O golpe começa quando a vítima recebe uma mensagem no WhatsApp vinda de um contato conhecido, como um fornecedor ou parceiro comercial , mas que teve sua conta comprometida anteriormente pelos cibercriminosos. Essa tática é usada para gerar mais confiança e aumentar a probabilidade de funcionários de departamentos financeiros e administrativos abrirem os anexos maliciosos. O arquivo é enviado em formato de VBScript, um formato de arquivo que executa códigos/comandos no Windows.
Então, assim que a pessoa clica para abrir um suposto documento comum do dia a dia das empresas, como faturas, extratos bancários, comprovantes de pagamento e avisos de cobrança, o script é ativado. Em segundo plano, ele usa recursos do próprio Windows para passar despercebido pelo antivírus e realizar a instalação silenciosa do programa malicioso. Para refinar o disfarce, o código interno desse arquivo contém informações falsas que imitam componentes legítimos de atualização do sistema (Microsoft Windows Update), enganando as defesas do computador.
Uma vez instalado no sistema, o malware permite que os cibercriminosos assumam o controle total do dispositivo à distância, obtendo capacidades administrativas para visualizar telas, roubar dados e monitorar as atividades da empresa de forma invisível.

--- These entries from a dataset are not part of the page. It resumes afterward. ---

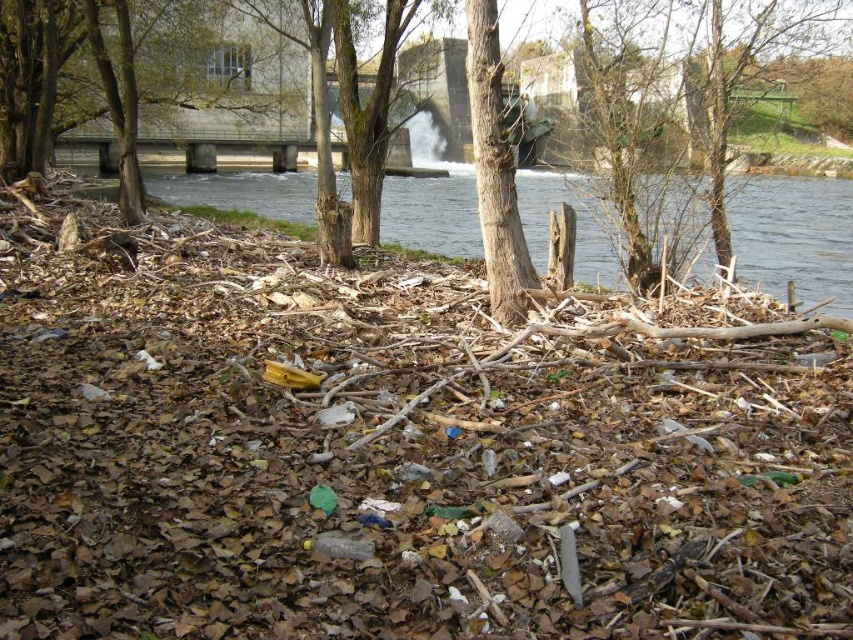 You are standing at point (474, 49) and want to walk to point (809, 211). Which direction should you move to get closer to your destination?

You should move forward because point (809, 211) is further to the camera than point (474, 49), so moving forward from your current position will bring you closer to it.

You are a kayaker approaching the riverbank shown in the image. You see the clear water at center and the brown rough bark tree at center. Which object is closer to your right side as you face the riverbank?

The brown rough bark tree at center is to the right of clear water at center, so as you face the riverbank, the brown rough bark tree at center would be closer to your right side.

From the picture: You are a bird flying over the riverbank scene. You see the brown wood tree at center and the brown rough bark tree at center. Which tree is positioned higher in the image?

A: The brown wood tree at center is located above the brown rough bark tree at center, so it is positioned higher in the image. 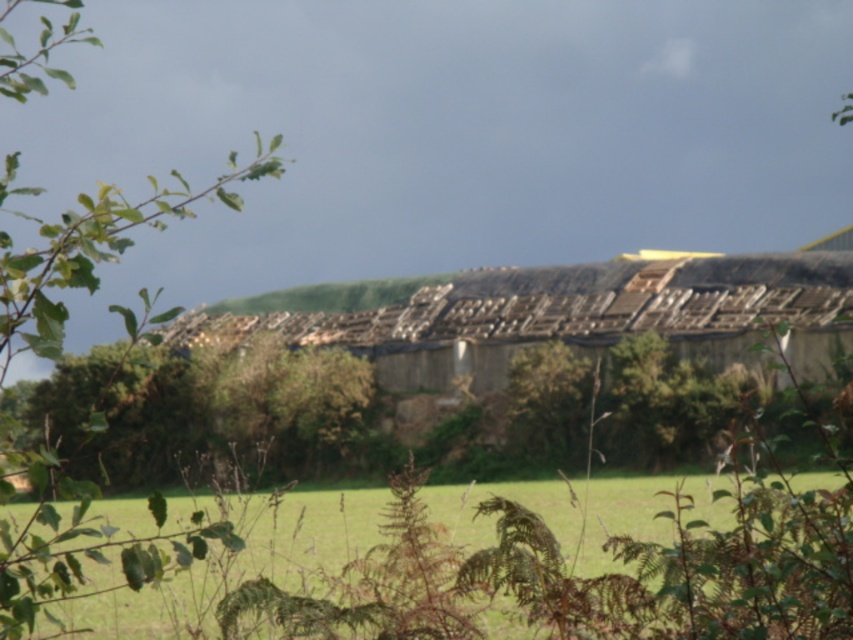 Question: Which point is farther to the camera?

Choices:
 (A) (102, 244)
 (B) (439, 612)

Answer: (B)

Question: In this image, where is green grass at lower center located relative to green leafy branch at left?

Choices:
 (A) above
 (B) below

Answer: (B)

Question: Which of the following is the closest to the observer?

Choices:
 (A) green grass at lower center
 (B) green leafy branch at left

Answer: (B)

Question: Is green grass at lower center below green leafy branch at left?

Choices:
 (A) yes
 (B) no

Answer: (A)

Question: Does green grass at lower center appear on the left side of green leafy branch at left?

Choices:
 (A) yes
 (B) no

Answer: (B) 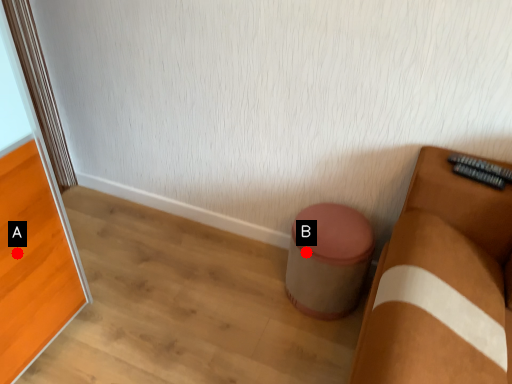 Question: Two points are circled on the image, labeled by A and B beside each circle. Which of the following is the farthest from the observer?

Choices:
 (A) A is further
 (B) B is further

Answer: (B) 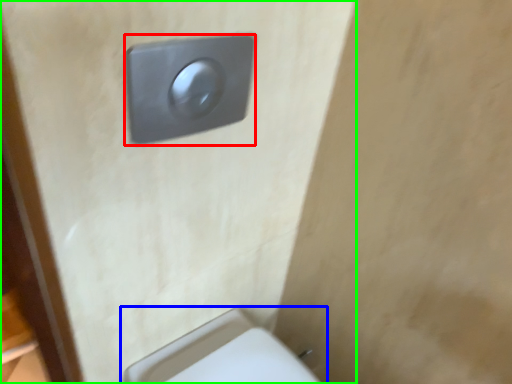 Question: Which object is the closest to the light switch (highlighted by a red box)? Choose among these: toilet (highlighted by a blue box) or door (highlighted by a green box).

Choices:
 (A) toilet
 (B) door

Answer: (B) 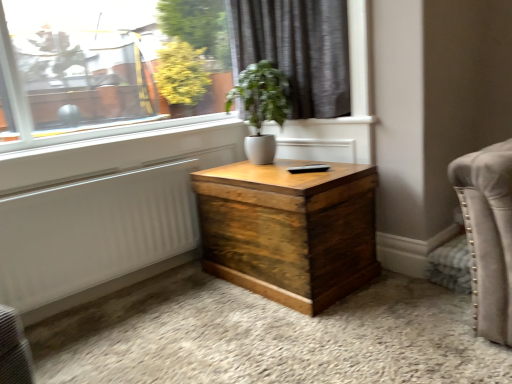 Identify the location of empty space that is ontop of white textured radiator at lower left. Image resolution: width=512 pixels, height=384 pixels. (86, 182). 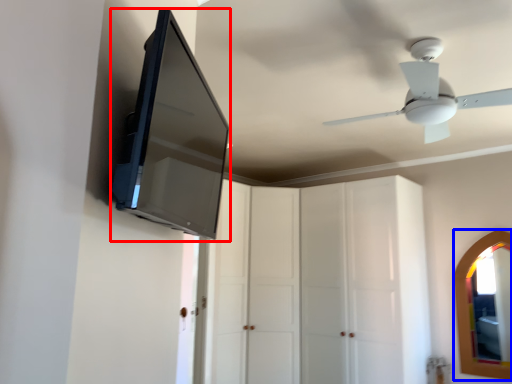 Question: Which of the following is the farthest to the observer, medicine cabinet (highlighted by a red box) or mirror (highlighted by a blue box)?

Choices:
 (A) medicine cabinet
 (B) mirror

Answer: (B) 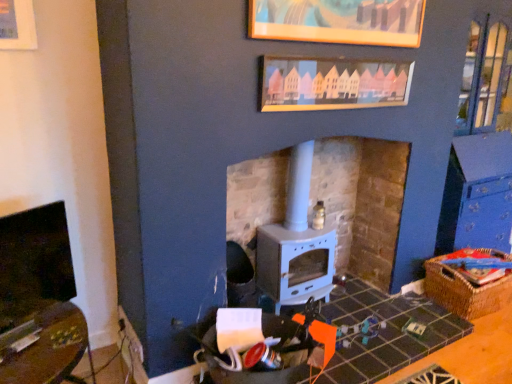 The width and height of the screenshot is (512, 384). Identify the location of free space above wooden picture frame at upper center, arranged as the 2th picture frame when viewed from the top (from a real-world perspective). (346, 49). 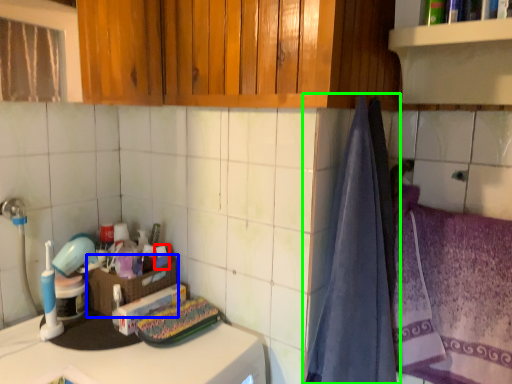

“Identificamos vítimas dessa campanha em vários países além do Brasil, como Singapura, Taiwan, Vietnã e a Malásia, que atualmente registra o maior volume de casos. O uso de diferentes idiomas nos arquivos infectados, como português, inglês, francês, alemão e malaio, mostra que se trata de uma operação planejada para atingir diversas regiões ao mesmo tempo, o que aponta para uma segmentação regional ampla, especialmente em toda a Europa“, explica Fabio Assolini, pesquisador líder de segurança da Kaspersky.
O relatório completo está disponível no Securelist.com.
Para se proteger, os especialistas da Kaspersky recomendam:
- Atenção com anexos recebidos: Oriente as equipes (especialmente financeiras e administrativas) a confirmarem por outro canal o envio de faturas recebidas pelo WhatsApp, mesmo que a mensagem venha de um contato conhecido.
- Bloqueio de extensões suspeitas: Recomenda-se que as equipes de TI configurem políticas para restringir a execução de arquivos com extensões de script e executáveis, como .vbs, .vbe, .exe, .bat, .cmd, .js e .ps1.
- Atenção com arquivos executáveis: Os colaboradores não devem abrir arquivos com essas extensões (.vbs, .vbe, .exe, etc.), a menos que a legitimidade do documento tenha sido verificada de forma independente diretamente com o remetente.
- Solução de segurança robusta: Use uma solução de segurança em todos os computadores e dispositivos móveis, como o Kaspersky Premium. Ele vai te alertar e prevenir qualquer infecção.